Não é só “gosto”, é preconceito! Por William de Lucca
Mais um texto inteligente do meu amigo jornalista William De Lucca, autor do Dez razões para NÃO aprovar o Casamento Gay no Brasil, o post mais comentado do Pitadas
Não precisa andar muito pela internet para ver gente justificando todo tipo de restrição afetiva com a desculpa mais antiga para o tal: “gosto”.
Não gostam de preto. Não ficam com gordo. Não toleram homem afeminado. Não curtem gente com deficiência. Não se relacionam com pessoas mais velhas. Não querem papo com pobre. Tudo muito bem publicizado para evitar o stress de ter de conversar com alguém que venha a fazer parte desses grupos insólitos e intragáveis. Mas não é preconceito, é “gosto”.
Não precisa ir muito longe pra perceber que esta ‘naturalização do gosto’ não se sustenta em uma análise mais criteriosa. Diversos campos de estudo, como a sociologia e psicologia, são claros em afirmar que não há nada de “natural” no nosso gosto e em como nós o expressamos. Não nascemos gostando de algumas coisas e desgostando de outras, e se não há determinismo no gosto, ele só pode ser fruto de uma construção social, em um processo que leva em conta diversos aspectos ambientais, culturais e pessoais. E como um processo de construção social, o “gosto” é passível de mudanças, de desconstruções e de reconstruções.
A doutoranda em sociologia Amanda Costa Reis de Siqueira, citando Pierre Bourdieu em um artigo, diz que gosto não é natural, e que ele é, de fato, naturalizado, e serve como meio de distinção de uma classe em relação à outra.

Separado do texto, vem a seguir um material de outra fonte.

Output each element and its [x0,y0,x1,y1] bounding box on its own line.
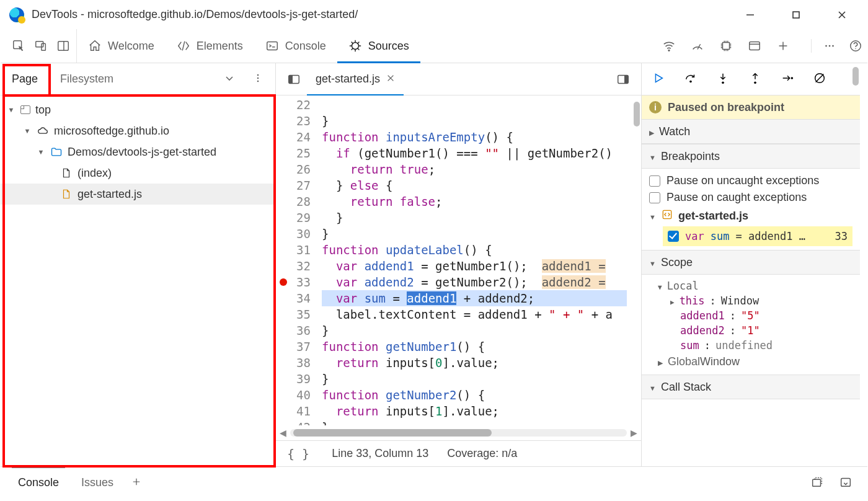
scope-this-row[interactable]: this: Window [649,293,852,308]
subtab-page[interactable]: Page [1,63,49,95]
checkbox-icon[interactable] [649,175,660,187]
drawer-collapse-icon[interactable] [839,475,852,490]
memory-icon[interactable] [719,39,733,53]
tab-console[interactable]: Console [254,29,337,63]
scrollbar-thumb[interactable] [293,429,492,437]
subtab-filesystem[interactable]: Filesystem [49,63,125,95]
deactivate-breakpoints-icon[interactable] [813,71,826,87]
editor-scrollbar-horizontal[interactable]: ◀ ▶ [276,425,641,440]
toggle-navigator-icon[interactable] [281,73,307,86]
tab-welcome[interactable]: Welcome [77,29,166,63]
scope-sum-val: undefined [715,339,773,352]
expand-icon[interactable] [649,150,656,163]
scope-global-row[interactable]: GlobalWindow [649,353,852,371]
editor-tab-label: get-started.js [316,73,380,86]
inspect-element-icon[interactable] [12,39,25,53]
line-gutter[interactable]: 2223242526272829303132333435363738394041… [276,95,322,425]
step-out-icon[interactable] [748,71,762,87]
expand-icon[interactable] [649,125,654,138]
subtab-page-label: Page [12,73,38,86]
scroll-right-icon[interactable]: ▶ [631,428,637,438]
maximize-button[interactable] [789,8,803,22]
step-over-icon[interactable] [684,71,698,87]
checkbox-checked-icon[interactable] [668,231,679,242]
tree-origin[interactable]: microsoftedge.github.io [1,120,275,141]
svg-point-58 [754,82,756,84]
section-scope[interactable]: Scope [642,250,860,275]
drawer-tab-issues[interactable]: Issues [70,467,125,499]
js-file-icon [60,188,73,200]
breakpoint-entry[interactable]: var sum = addend1 … 33 [663,226,852,246]
pause-uncaught-checkbox[interactable]: Pause on uncaught exceptions [649,172,852,189]
expand-icon[interactable] [670,295,675,307]
expand-icon[interactable] [23,127,32,135]
tree-top[interactable]: top [1,99,275,120]
code-content[interactable]: } function inputsAreEmpty() { if (getNum… [322,95,641,425]
close-tab-icon[interactable] [386,73,395,86]
svg-rect-9 [267,42,278,50]
editor-pane: get-started.js 2223242526272829303132333… [276,63,642,466]
app-icon [9,7,24,22]
section-scope-label: Scope [661,256,693,269]
expand-icon[interactable] [649,210,656,223]
section-callstack[interactable]: Call Stack [642,375,860,399]
scope-global-label: Global [668,355,700,368]
chevron-down-icon[interactable] [224,73,234,85]
svg-point-40 [832,45,834,47]
application-icon[interactable] [748,39,761,53]
add-tab-icon[interactable] [776,39,790,53]
toggle-debugger-icon[interactable] [610,73,636,86]
scope-addend2-val: "1" [741,324,760,337]
tree-folder[interactable]: Demos/devtools-js-get-started [1,141,275,162]
editor-statusbar: { } Line 33, Column 13 Coverage: n/a [276,440,641,466]
expand-icon[interactable] [658,280,662,292]
code-editor[interactable]: 2223242526272829303132333435363738394041… [276,95,641,425]
device-emulation-icon[interactable] [34,39,48,53]
tab-sources[interactable]: Sources [337,29,420,63]
breakpoint-marker[interactable] [280,278,287,286]
scroll-left-icon[interactable]: ◀ [280,428,286,438]
drawer-add-tab-icon[interactable] [125,476,148,489]
step-into-icon[interactable] [716,71,730,87]
performance-icon[interactable] [691,39,704,53]
pause-uncaught-label: Pause on uncaught exceptions [666,174,819,187]
section-watch[interactable]: Watch [642,119,860,144]
drawer-tab-console[interactable]: Console [7,467,70,499]
svg-line-62 [816,74,824,82]
help-icon[interactable] [849,39,862,53]
breakpoint-line-number: 33 [835,230,848,242]
close-button[interactable] [835,8,849,22]
scope-local-header[interactable]: Local [649,278,852,293]
expand-icon[interactable] [649,256,656,269]
tab-console-label: Console [285,40,326,53]
expand-icon[interactable] [658,355,663,368]
drawer-expand-icon[interactable] [810,475,824,490]
section-breakpoints[interactable]: Breakpoints [642,144,860,169]
svg-point-60 [791,77,794,79]
breakpoint-file-row[interactable]: get-started.js [649,206,852,226]
section-watch-label: Watch [659,125,690,138]
network-conditions-icon[interactable] [662,39,676,53]
frame-icon [20,105,30,114]
more-tools-icon[interactable] [823,39,836,53]
dock-side-icon[interactable] [56,39,70,53]
tab-elements[interactable]: Elements [166,29,254,63]
expand-icon[interactable] [649,381,656,394]
editor-scrollbar-vertical[interactable] [634,102,640,126]
tree-js-file[interactable]: get-started.js [1,184,275,205]
resume-icon[interactable] [652,71,665,87]
debugger-pane: i Paused on breakpoint Watch Breakpoints… [642,63,860,466]
debugger-scrollbar[interactable] [852,67,859,86]
minimize-button[interactable] [743,8,757,22]
tree-index-file[interactable]: (index) [1,162,275,184]
pretty-print-icon[interactable]: { } [287,446,313,461]
editor-tab[interactable]: get-started.js [307,63,404,95]
expand-icon[interactable] [7,106,16,113]
step-icon[interactable] [781,71,794,87]
pause-caught-checkbox[interactable]: Pause on caught exceptions [649,189,852,206]
svg-point-54 [689,81,692,83]
more-icon[interactable] [253,73,263,85]
expand-icon[interactable] [37,148,45,156]
cloud-icon [37,125,49,137]
checkbox-icon[interactable] [649,192,660,203]
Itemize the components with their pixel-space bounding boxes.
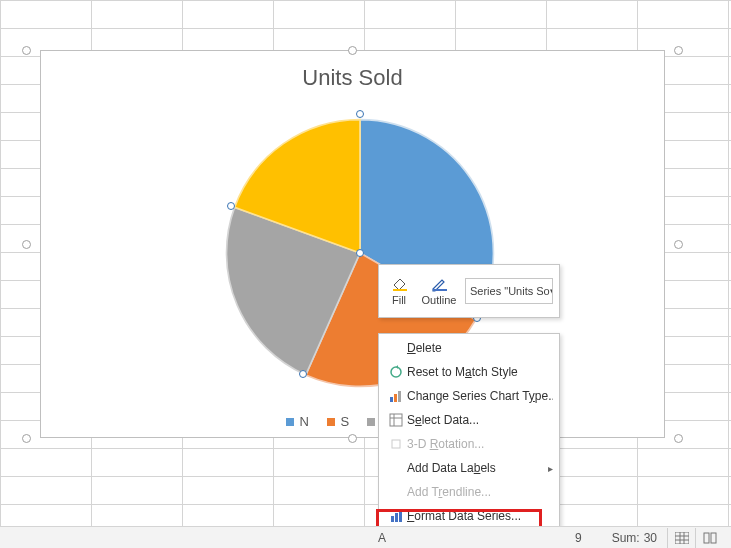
svg-rect-12	[399, 510, 402, 522]
svg-rect-11	[395, 513, 398, 522]
datapoint-handle	[227, 202, 235, 210]
svg-rect-18	[704, 533, 709, 543]
status-nine: 9	[575, 531, 582, 545]
ctx-rotation-label: 3-D Rotation...	[407, 437, 553, 451]
resize-handle[interactable]	[674, 434, 683, 443]
select-data-icon	[385, 413, 407, 427]
chart-title[interactable]: Units Sold	[41, 65, 664, 91]
pen-icon	[430, 276, 448, 292]
chart-type-icon	[385, 389, 407, 403]
resize-handle[interactable]	[674, 46, 683, 55]
series-selector-text: Series "Units So	[470, 285, 550, 297]
outline-button[interactable]: Outline	[419, 265, 459, 317]
svg-rect-9	[392, 440, 400, 448]
context-menu: Delete Reset to Match Style Change Serie…	[378, 333, 560, 531]
ctx-select-data-label: Select Data...	[407, 413, 553, 427]
page-layout-icon	[703, 532, 717, 544]
cube-icon	[385, 437, 407, 451]
svg-rect-0	[393, 289, 407, 291]
ctx-delete-label: Delete	[407, 341, 553, 355]
ctx-change-type-label: Change Series Chart Type...	[407, 389, 553, 403]
status-sum-label: Sum:	[612, 531, 640, 545]
ctx-3d-rotation: 3-D Rotation...	[379, 432, 559, 456]
svg-rect-6	[390, 414, 402, 426]
ctx-add-trendline: Add Trendline...	[379, 480, 559, 504]
legend-swatch-s	[327, 418, 335, 426]
datapoint-handle	[356, 249, 364, 257]
svg-rect-5	[398, 391, 401, 402]
resize-handle[interactable]	[674, 240, 683, 249]
view-normal-button[interactable]	[667, 528, 695, 548]
fill-button[interactable]: Fill	[379, 265, 419, 317]
legend-label-n: N	[300, 414, 309, 429]
ctx-select-data[interactable]: Select Data...	[379, 408, 559, 432]
chart-legend[interactable]: N S E W	[41, 413, 664, 429]
svg-rect-13	[675, 532, 689, 544]
svg-rect-3	[390, 397, 393, 402]
ctx-add-labels-label: Add Data Labels	[407, 461, 544, 475]
svg-point-2	[391, 367, 401, 377]
status-avg: A	[378, 531, 386, 545]
ctx-format-series-label: Format Data Series...	[407, 509, 553, 523]
legend-swatch-n	[286, 418, 294, 426]
resize-handle[interactable]	[22, 240, 31, 249]
fill-label: Fill	[392, 294, 406, 306]
resize-handle[interactable]	[348, 46, 357, 55]
ctx-trendline-label: Add Trendline...	[407, 485, 553, 499]
paint-bucket-icon	[390, 276, 408, 292]
chevron-down-icon: ▾	[550, 286, 553, 296]
view-buttons	[667, 528, 723, 548]
resize-handle[interactable]	[22, 434, 31, 443]
datapoint-handle	[299, 370, 307, 378]
series-selector-dropdown[interactable]: Series "Units So ▾	[465, 278, 553, 304]
ctx-format-data-series[interactable]: Format Data Series...	[379, 504, 559, 528]
grid-view-icon	[675, 532, 689, 544]
legend-label-s: S	[341, 414, 350, 429]
ctx-change-chart-type[interactable]: Change Series Chart Type...	[379, 384, 559, 408]
svg-rect-19	[711, 533, 716, 543]
mini-toolbar: Fill Outline Series "Units So ▾	[378, 264, 560, 318]
ctx-add-data-labels[interactable]: Add Data Labels ▸	[379, 456, 559, 480]
chart-object[interactable]: Units Sold N S E W	[40, 50, 665, 438]
svg-rect-4	[394, 394, 397, 402]
submenu-arrow-icon: ▸	[548, 463, 553, 474]
svg-rect-10	[391, 516, 394, 522]
reset-icon	[385, 365, 407, 379]
resize-handle[interactable]	[348, 434, 357, 443]
format-series-icon	[385, 509, 407, 523]
view-page-layout-button[interactable]	[695, 528, 723, 548]
outline-label: Outline	[422, 294, 457, 306]
ctx-reset-label: Reset to Match Style	[407, 365, 553, 379]
status-sum-value: 30	[644, 531, 657, 545]
ctx-delete[interactable]: Delete	[379, 336, 559, 360]
legend-swatch-e	[367, 418, 375, 426]
svg-rect-1	[433, 289, 447, 291]
ctx-reset-style[interactable]: Reset to Match Style	[379, 360, 559, 384]
status-bar: A 9 Sum: 30	[0, 526, 731, 548]
datapoint-handle	[356, 110, 364, 118]
resize-handle[interactable]	[22, 46, 31, 55]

Ou seja, o gosto não é algo inato, mas sim — e talvez um dos principais — símbolo de poder, de identificação com os semelhantes e exclusão dos que não pertencem ao mesmo grupo. É um código socialmente produzido capaz de identificar e diferenciar grupos.

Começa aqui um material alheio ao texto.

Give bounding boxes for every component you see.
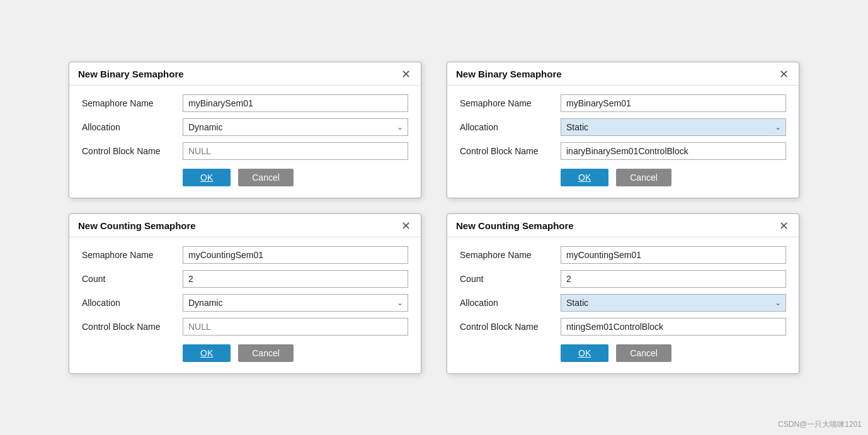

Se nosso gosto é construído através de filtros impostos pela sociedade, é natural que ele reflita a intolerância da mesma. Vivemos em uma sociedade misógina, machista, homofóbica, transfóbica, racista, gordofóbica, capacitista e etarista, e esse ranço de preconceito impregna em nossas expressões de afeto e nos nossos alvos de afetividade.

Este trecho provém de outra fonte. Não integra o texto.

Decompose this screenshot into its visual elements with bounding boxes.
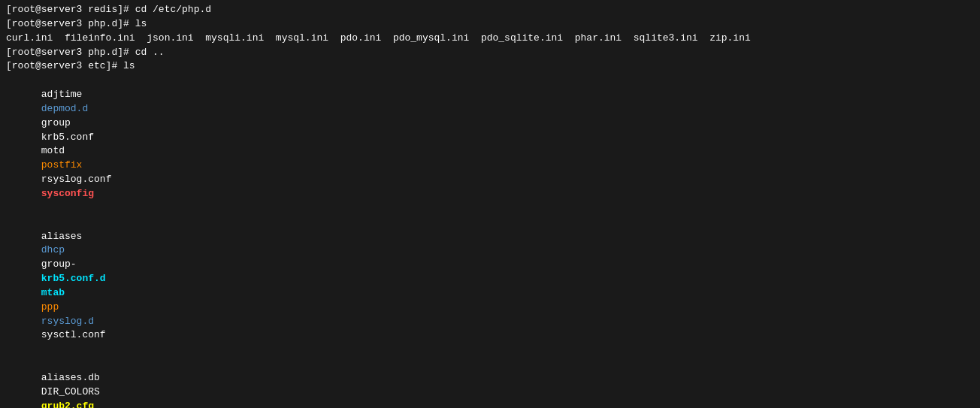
cmd-line-1: [root@server3 redis]# cd /etc/php.d: [6, 3, 974, 17]
cmd-line-5: [root@server3 etc]# ls: [6, 59, 974, 74]
ls-row-1: adjtime depmod.d group krb5.conf motd po…: [6, 74, 974, 215]
ls-output: adjtime depmod.d group krb5.conf motd po…: [6, 74, 974, 408]
cmd-line-3: curl.ini fileinfo.ini json.ini mysqli.in…: [6, 32, 974, 46]
terminal: [root@server3 redis]# cd /etc/php.d [roo…: [0, 0, 980, 408]
ls-row-2: aliases dhcp group- krb5.conf.d mtab ppp…: [6, 216, 974, 357]
ls-row-3: aliases.db DIR_COLORS grub2.cfg ld.so.ca…: [6, 357, 974, 408]
cmd-line-4: [root@server3 php.d]# cd ..: [6, 46, 974, 60]
cmd-line-2: [root@server3 php.d]# ls: [6, 17, 974, 32]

Por conta disso, o “gosto médio” que sempre vemos reproduzido, especialmente dentro da comunidade gay, não quer se relacionar com pessoas afeminadas, gordos, negros, idosos, transexuais ou com deficiência. Mascarando este caráter intolerante de seu próprio afeto e dando a ele um aspecto permanente e imutável, muita gente prefere dizer que esse é “seu gosto’, que ‘não controla seu tesão’, ao invés de refletir sobre o tema.
Mas se estamos dizendo que o ‘gosto’, os motivos pelos quais alguém te atrai, é algo construído, porque não poderíamos desconstruir? Dá sim. Apesar de ser um processo penoso, quando encaramos nossos afetos e como expressão preconceito através deles, podemos desconstruí-lo, gradativamente. Não é fácil, mas é necessário.
E não tem ninguém aqui falando sobre “gostar mais de uma coisa” ou “gostar menos de outra”. Todo mundo acaba tendo suas preferências, e isso não é exatamente ruim. Talvez seja isso que torne uma pessoa diferente da outra.
O problema é quando suas preferências eliminam previamente todo um grupo social da possibilidade afetiva. O problema não reside em dizer que ‘prefere loiros’, mas dizer que ‘não fica com pessoas negras de jeito nenhum’. O problema não é dizer que ‘gosta de caras sarados’, mas dizer que tem ‘nojo de gordos’. O problema não contar que adora pinto, mas dizer que ‘todo homem tem de ter pinto’. Você não está expressando seu ‘gosto’, mas está reproduzindo opressão contra grupos minoritários e vulneráveis.
Não quer dizer que você tenha de sair ficando com um representante de cada um dos grupos minoritários citados neste texto (mesmo porque, isso se configura em fetichização, tornar o outro um objeto de fetiche para que você tenha prazer por conta de uma de suas características), mas que eliminar o caráter definitivo e imutável do ‘gosto’ é importante pra você e para as pessoas que te cercam.
Você deixa de conhecer e se relacionar com centenas de pessoas fantásticas durante a sua vida por conta de ideias pré-concebidas que tem em relação a elas, mesmo sem conhece-las.
Permita-se. E não seja um babaca.
ps: apesar de ainda ser um tema controverso, a orientação sexual não é citada neste texto por haver indícios em diversas áreas de estudo de que sua formação não é apenas cultural, mas que depende ainda de fatores biológicos e até mesmo genéticos, apesar de ainda ser uma área nebulosa para a ciência. Sendo assim, excluo a orientação sexual do rol de características passíveis de ‘gosto’.